Extracellular Vesicles in the Development of Neurodegenerative Conditions
A broad discussion of extracellular vesicles is really a broad discussion of cell communication, as much of the traffic of molecules between cells is carried inside vesicles. Researchers here discuss what is known of the roles played by vesicle-mediated communication in neurodegenerative conditions, still a very broad topic. One of the noteworthy contributions is that this traffic of vesicles enables the spread of prion-like altered and misfolded proteins, such as tau and α-synuclein, that are capable of seeding the generation of more such harmful molecules in the destination cell. Whether there are ways to selectively prevent this process of spread and seeding remains an open question; it seems a daunting prospect, since every part of the vesicle communication infrastructure performs useful functions.
Many neurodegenerative disorders are characterized by the abnormal aggregation of misfolded proteins that form amyloid deposits which possess prion-like behavior such as self-replication, intercellular transmission, and consequent induction of native forms of the same protein in surrounding cells.
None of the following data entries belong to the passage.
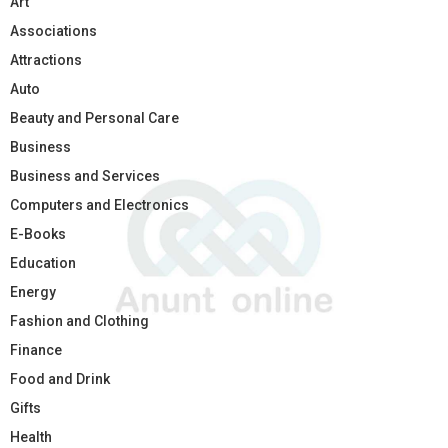
Art
Associations
Attractions
Auto
Beauty and Personal Care
Business
Business and Services
Computers and Electronics
E-Books
Education
Energy
Fashion and Clothing
Finance
Food and Drink
Gifts
Health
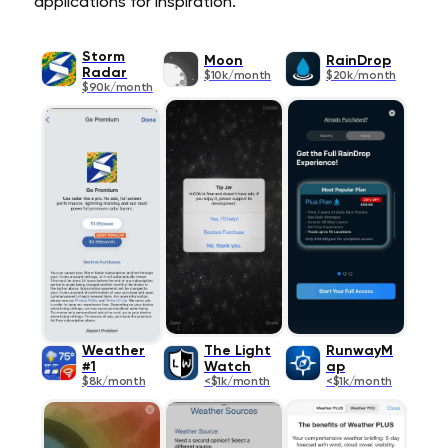
applications for inspiration.
Storm
Moon
RainDrop
Radar
$10k/month
$20k/month
$90k/month
Weather
The Light
RunwayM
#1
Watch
ap
$8k/month
<$1k/month
<$1k/month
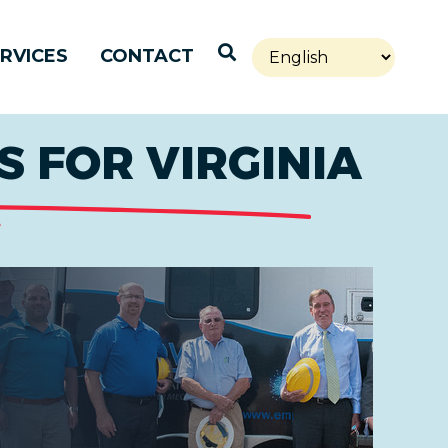
Open Search
RVICES
CONTACT
 FOR VIRGINIA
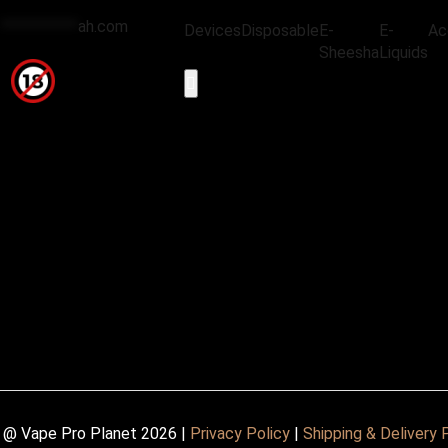
@
***********
ah.com
Devices
Disposable
E-
E-
Ac
Sheesha
Liquids
Hamburger Toggle Menu
 @ Vape Pro Planet 2026 |
Privacy Policy
|
Shipping & Delivery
The distribution of the accumulated proteins and their correlated toxicity seem to be involved in the progression of nervous system degeneration. Molecular chaperones are known to maintain proteostasis, contribute to protein refolding to protect their function, and eliminate fatally misfolded proteins, prohibiting harmful effects. However, chaperone network efficiency declines during aging, prompting the onset and the development of neurological disorders.
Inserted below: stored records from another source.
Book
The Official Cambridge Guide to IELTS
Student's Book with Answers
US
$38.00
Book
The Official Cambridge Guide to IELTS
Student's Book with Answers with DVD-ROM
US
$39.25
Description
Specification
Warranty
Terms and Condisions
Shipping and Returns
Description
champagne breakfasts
Extracellular vesicles (EVs) are tiny membranous structures produced by a wide range of cells under physiological and pathological conditions, suggesting their significant role in fundamental processes particularly in cellular communication. They modulate the behavior of nearby and distant cells through their biological cargo. In the pathological context, EVs transport disease-causing entities, including prions, α-synuclein, and tau, helping to spread damage to non-affected areas and accelerating the progression of neurodegeneration. However, EVs are considered effective for delivering therapeutic factors to the nervous system, since they are capable of crossing the blood-brain barrier (BBB) and are involved in the transportation of a variety of cellular entities.
Here, we review the neurodegeneration process caused mainly by the inefficiency of chaperone systems as well as EV performance in neuropathies, their potential as diagnostic biomarkers and a promising EV-based therapeutic approach.